WHAT TO PRODUCE
Pull every "toolbar" line out of the data below.

(Entries taken from a collection)

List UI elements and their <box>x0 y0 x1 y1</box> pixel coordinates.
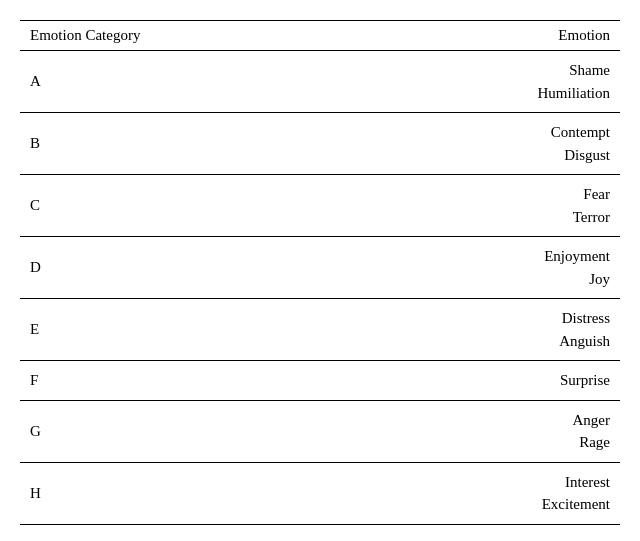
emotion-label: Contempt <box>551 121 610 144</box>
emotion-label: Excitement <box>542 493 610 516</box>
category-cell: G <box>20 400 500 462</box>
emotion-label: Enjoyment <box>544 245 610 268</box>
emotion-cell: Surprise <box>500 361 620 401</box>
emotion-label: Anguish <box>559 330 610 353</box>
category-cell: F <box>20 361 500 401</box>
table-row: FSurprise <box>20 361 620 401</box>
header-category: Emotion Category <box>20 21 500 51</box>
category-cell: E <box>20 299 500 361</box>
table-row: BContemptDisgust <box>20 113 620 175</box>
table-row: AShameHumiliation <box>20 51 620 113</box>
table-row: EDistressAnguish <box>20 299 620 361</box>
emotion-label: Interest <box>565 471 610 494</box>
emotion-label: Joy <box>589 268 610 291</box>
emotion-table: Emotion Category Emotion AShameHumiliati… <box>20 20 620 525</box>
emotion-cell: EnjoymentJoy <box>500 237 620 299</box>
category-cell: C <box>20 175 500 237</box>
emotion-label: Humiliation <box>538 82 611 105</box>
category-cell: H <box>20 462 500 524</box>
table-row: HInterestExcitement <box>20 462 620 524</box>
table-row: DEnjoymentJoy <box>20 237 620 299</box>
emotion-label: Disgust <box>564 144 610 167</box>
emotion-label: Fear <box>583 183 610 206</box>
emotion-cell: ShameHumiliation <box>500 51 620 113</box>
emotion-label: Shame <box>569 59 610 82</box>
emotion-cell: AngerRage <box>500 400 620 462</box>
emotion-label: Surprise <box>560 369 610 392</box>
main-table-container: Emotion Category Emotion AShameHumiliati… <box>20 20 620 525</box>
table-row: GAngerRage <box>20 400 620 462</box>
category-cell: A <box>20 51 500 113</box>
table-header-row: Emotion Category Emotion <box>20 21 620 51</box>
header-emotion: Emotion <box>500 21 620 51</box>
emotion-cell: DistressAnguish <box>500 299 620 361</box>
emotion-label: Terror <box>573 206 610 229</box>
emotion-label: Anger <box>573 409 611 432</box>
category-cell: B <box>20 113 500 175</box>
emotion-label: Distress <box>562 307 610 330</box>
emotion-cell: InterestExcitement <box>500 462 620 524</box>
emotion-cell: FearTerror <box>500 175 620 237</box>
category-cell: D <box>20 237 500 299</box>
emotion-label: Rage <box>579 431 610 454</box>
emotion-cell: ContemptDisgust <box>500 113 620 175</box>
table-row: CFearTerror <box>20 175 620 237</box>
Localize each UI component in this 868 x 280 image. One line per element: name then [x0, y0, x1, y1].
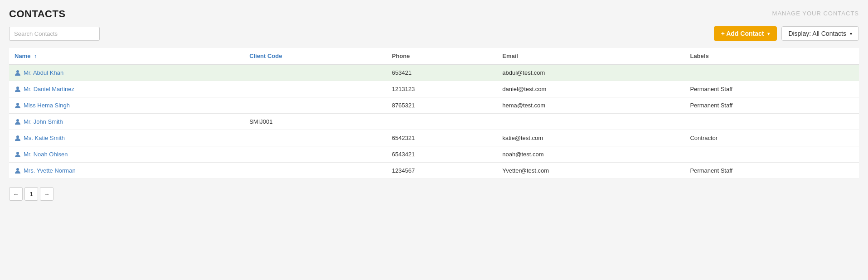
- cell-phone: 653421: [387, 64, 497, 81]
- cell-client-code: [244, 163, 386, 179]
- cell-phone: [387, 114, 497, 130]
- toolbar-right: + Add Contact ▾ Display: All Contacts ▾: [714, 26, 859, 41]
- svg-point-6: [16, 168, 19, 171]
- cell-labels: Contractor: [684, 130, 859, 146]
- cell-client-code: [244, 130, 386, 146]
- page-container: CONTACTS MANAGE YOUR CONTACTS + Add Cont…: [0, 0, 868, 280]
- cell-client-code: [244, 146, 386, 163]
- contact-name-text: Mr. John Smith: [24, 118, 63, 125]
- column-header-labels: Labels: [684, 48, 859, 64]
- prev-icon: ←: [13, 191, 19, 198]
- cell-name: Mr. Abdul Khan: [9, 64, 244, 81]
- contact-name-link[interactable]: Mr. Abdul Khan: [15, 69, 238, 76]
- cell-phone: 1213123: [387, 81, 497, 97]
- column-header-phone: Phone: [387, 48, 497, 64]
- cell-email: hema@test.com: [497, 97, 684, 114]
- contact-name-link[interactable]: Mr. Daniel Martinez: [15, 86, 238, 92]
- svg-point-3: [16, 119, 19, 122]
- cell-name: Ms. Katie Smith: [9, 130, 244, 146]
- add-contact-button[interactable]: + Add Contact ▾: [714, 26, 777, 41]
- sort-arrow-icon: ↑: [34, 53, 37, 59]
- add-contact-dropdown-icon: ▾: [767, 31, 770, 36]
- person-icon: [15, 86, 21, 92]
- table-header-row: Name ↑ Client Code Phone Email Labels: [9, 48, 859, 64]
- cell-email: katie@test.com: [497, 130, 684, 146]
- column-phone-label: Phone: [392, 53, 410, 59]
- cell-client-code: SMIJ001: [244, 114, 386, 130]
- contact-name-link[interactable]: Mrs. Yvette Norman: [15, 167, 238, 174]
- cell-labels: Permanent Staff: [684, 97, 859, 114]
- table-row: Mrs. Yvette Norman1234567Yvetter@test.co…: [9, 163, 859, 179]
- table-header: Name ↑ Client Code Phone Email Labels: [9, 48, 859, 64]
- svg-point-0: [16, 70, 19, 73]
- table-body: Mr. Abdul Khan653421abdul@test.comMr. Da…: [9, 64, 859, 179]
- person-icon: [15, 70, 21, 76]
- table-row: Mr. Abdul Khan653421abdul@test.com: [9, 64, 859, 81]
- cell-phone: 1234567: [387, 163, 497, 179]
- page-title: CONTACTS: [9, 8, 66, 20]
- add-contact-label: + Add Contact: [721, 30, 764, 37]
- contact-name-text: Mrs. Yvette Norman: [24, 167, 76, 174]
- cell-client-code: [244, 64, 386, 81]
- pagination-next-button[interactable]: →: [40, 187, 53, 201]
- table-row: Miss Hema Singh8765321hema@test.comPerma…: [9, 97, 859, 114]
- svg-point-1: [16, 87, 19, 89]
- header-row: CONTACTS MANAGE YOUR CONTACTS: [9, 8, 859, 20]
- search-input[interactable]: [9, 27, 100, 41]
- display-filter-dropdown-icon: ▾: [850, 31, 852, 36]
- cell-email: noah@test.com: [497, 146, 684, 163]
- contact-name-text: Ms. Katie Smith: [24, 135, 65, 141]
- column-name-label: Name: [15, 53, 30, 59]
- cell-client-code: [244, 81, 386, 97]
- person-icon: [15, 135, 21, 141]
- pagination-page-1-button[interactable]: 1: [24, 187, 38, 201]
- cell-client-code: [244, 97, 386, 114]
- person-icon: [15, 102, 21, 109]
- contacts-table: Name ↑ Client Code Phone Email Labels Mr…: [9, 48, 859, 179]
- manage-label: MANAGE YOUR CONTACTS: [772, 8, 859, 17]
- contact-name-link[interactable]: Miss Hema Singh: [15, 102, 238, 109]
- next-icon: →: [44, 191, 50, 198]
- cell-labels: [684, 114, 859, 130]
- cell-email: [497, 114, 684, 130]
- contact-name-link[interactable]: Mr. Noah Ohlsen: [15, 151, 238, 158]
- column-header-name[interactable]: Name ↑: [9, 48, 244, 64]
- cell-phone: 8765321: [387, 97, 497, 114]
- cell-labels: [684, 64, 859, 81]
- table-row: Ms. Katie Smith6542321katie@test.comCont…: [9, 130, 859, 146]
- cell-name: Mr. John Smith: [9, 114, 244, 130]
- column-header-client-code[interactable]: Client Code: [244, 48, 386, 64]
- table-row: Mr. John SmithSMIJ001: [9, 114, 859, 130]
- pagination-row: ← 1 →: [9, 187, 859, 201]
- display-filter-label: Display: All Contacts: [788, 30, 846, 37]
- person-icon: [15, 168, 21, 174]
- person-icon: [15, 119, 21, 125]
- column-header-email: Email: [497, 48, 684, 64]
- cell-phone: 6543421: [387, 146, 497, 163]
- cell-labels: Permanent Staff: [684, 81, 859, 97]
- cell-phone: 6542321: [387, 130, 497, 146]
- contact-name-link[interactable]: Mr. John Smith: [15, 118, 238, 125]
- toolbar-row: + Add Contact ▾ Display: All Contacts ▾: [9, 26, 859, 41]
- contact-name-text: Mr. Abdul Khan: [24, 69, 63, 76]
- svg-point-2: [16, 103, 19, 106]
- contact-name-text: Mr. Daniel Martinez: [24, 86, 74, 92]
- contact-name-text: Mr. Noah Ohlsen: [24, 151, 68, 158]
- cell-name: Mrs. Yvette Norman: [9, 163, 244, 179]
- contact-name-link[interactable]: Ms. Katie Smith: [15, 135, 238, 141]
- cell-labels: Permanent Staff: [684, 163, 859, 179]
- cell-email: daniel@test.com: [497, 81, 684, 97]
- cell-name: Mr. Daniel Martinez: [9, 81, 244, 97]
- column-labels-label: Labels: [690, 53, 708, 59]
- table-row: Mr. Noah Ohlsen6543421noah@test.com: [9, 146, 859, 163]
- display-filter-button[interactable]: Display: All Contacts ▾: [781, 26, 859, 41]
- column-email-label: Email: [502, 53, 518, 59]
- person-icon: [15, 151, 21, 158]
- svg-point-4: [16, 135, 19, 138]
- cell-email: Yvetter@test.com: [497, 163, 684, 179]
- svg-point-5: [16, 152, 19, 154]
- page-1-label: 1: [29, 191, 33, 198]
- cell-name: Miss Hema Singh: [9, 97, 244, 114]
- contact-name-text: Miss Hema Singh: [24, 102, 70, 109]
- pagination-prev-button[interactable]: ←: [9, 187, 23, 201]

PROBLEM SOLUTION
- toolbar-right: + Add Contact ▾ Display: All Contacts ▾: [714, 26, 859, 41]
- toolbar-row: + Add Contact ▾ Display: All Contacts ▾: [9, 26, 859, 41]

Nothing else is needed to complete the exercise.